37. Britton Davis (Geronimo: An American Legend, 1993)
Director Walter Hill made some great movies in his heyday (see: The Warriors, 48 Hrs.). Geronimo: An American Legend is not one of them. Yet Damon, who plays the morally conflicted second lieutenant in this Western about the enslavement of the infamous Apache tribe leader, leaves the nearly two-hour movie unscathed. His performance shows the potential of an actor with a lot more to offer under better circumstances.
36. James Granger (The Monuments Men, 2014)
World War II soldiers become unlikely art collectors (retrievers, rather) in George Clooney's oversized dullard of a movie. Considering the talent involved (John Goodman, Bill Murray, Cate Blanchett) it's pretty remarkable that this one didn't amount to much. Damon, as always, turns in passable work as a museum curator turned protector of some of the most breathtaking works of art ever created. The movie ultimately proves that perhaps not all art is worth saving, though.
35. Gerry (Gerry, 2003)
Imagine Waiting for Godot, but without the profundity. That's Gerry, a movie about two dudes named Gerry (Damon and Casey Affleck) who amble through the desert and get lost. That's pretty much all that happens in the first entry of director Gus Van Sant's "death trilogy." It's sluggish, dull, and alienating. Given the semi-improvisational nature of the shoot, Damon does what he can with the material at hand.
34. Wilhelm Grimm (The Brothers Grimm, 2005)
Terry Gilliam's visually and sonically assaultive fantasy jams about 9,000 ideas into two hours. One of its few redeemable concepts is the pairing of Damon and Heath Ledger as brothers Will and Jacob Grimm, cursed con artists who go from town to town staging fake exorcisms. The chemistry between the two is so electric that it almost awakens a tired film.
33. Charlie Dillon (School Ties, 1992)
This was the start of Damon and Ben Affleck's creative collaborations in Hollywood, in which Damon played an affluent, anti-Semitic New England prep-school student. Damon drew inspiration from his then-classmates at Harvard, who were thrilled to influence his performance. At 22, he demonstrated his ability to convey the darkness of a character, even if doing so invited the scorn of audiences.
32. John Grady Cole (All the Pretty Horses, 2000)
There is brilliant a version of this movie somewhere. At least that's what Damon and director Billy Bob Thornton believe. "You can't cut 35% of the movie and expect it to be the same movie," Damon said to Entertainment Weekly. Regardless, the final cut thrusts him into a disjointed adaptation of Cormac McCarthy's revered novel. At least he does look pretty.
31. Rannulph Junuh (The Legend of Bagger Vance, 2000)
Look, the turn of the century was rough for our boy. How was he supposed to know that a Robert Redford-directed period fantasy/drama about a struggling golfer and his mystical caddy wouldn't be good? Even so, Damon assumes the role of Mr. Junuh with confidence. He's ambitious, but not arrogant, charismatic, but not cloying. A few years after Bagger Vance, Damon went on to master this type of role in better films.
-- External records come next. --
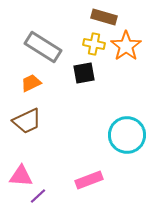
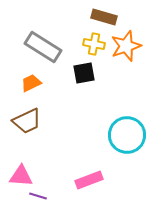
orange star: rotated 16 degrees clockwise
purple line: rotated 60 degrees clockwise
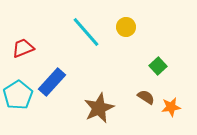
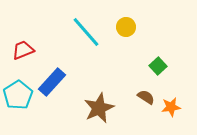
red trapezoid: moved 2 px down
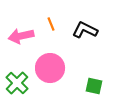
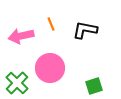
black L-shape: rotated 15 degrees counterclockwise
green square: rotated 30 degrees counterclockwise
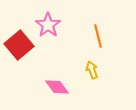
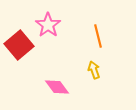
yellow arrow: moved 2 px right
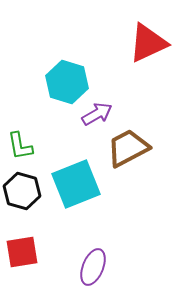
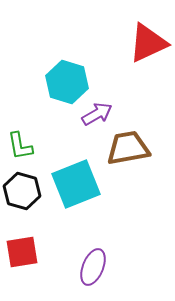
brown trapezoid: rotated 18 degrees clockwise
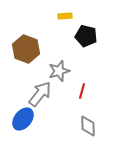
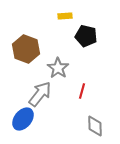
gray star: moved 1 px left, 3 px up; rotated 20 degrees counterclockwise
gray diamond: moved 7 px right
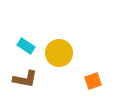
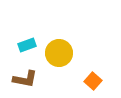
cyan rectangle: moved 1 px right, 1 px up; rotated 54 degrees counterclockwise
orange square: rotated 30 degrees counterclockwise
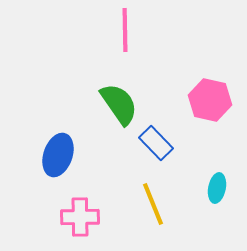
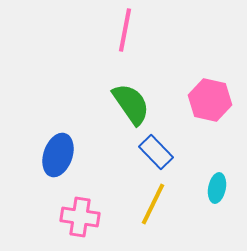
pink line: rotated 12 degrees clockwise
green semicircle: moved 12 px right
blue rectangle: moved 9 px down
yellow line: rotated 48 degrees clockwise
pink cross: rotated 9 degrees clockwise
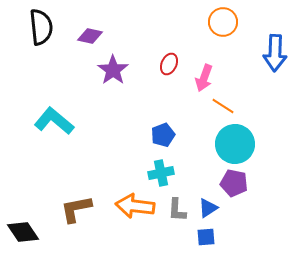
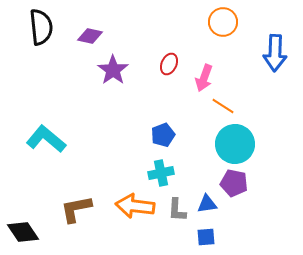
cyan L-shape: moved 8 px left, 18 px down
blue triangle: moved 1 px left, 4 px up; rotated 25 degrees clockwise
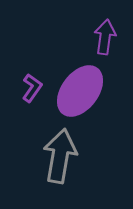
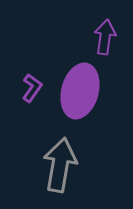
purple ellipse: rotated 22 degrees counterclockwise
gray arrow: moved 9 px down
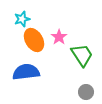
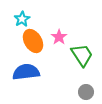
cyan star: rotated 14 degrees counterclockwise
orange ellipse: moved 1 px left, 1 px down
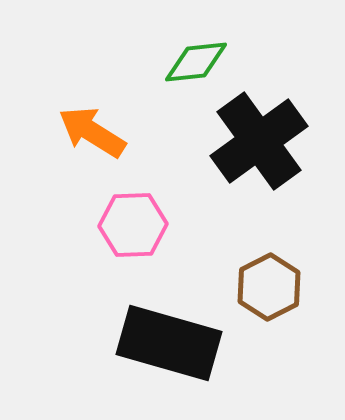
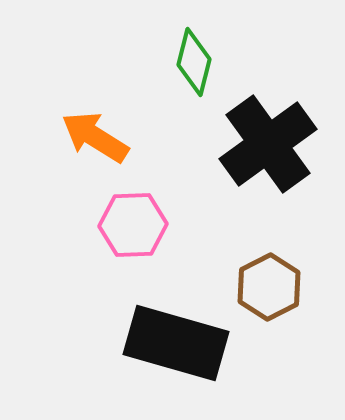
green diamond: moved 2 px left; rotated 70 degrees counterclockwise
orange arrow: moved 3 px right, 5 px down
black cross: moved 9 px right, 3 px down
black rectangle: moved 7 px right
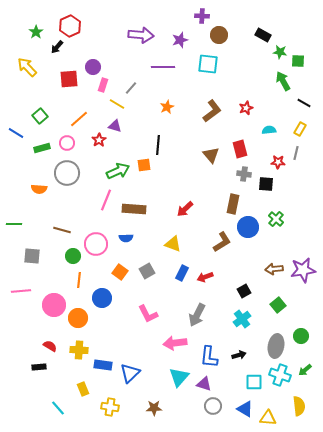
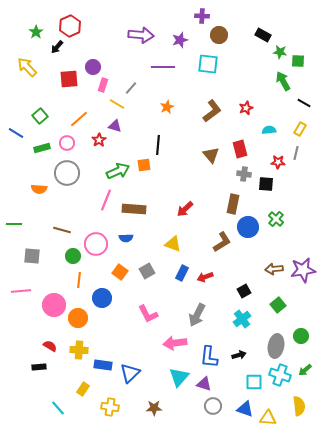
yellow rectangle at (83, 389): rotated 56 degrees clockwise
blue triangle at (245, 409): rotated 12 degrees counterclockwise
30. Bob Tenor (Stuck on You, 2003)
Does any other movie in Damon's filmography stick out more than Stuck on You? Directed by the Farrelly brothers (Dumb and Dumber), it's the story of conjoined twins (Damon and Greg Kinnear) who move to Hollywood for one of them to start a career in show business. Whether you find it funny or obnoxious (or both), there's something to admire in Damon's willingness to be goofy and crass. After all, how could you take yourself seriously when you're getting paid to say the line, "We're not Siamese, we're American!"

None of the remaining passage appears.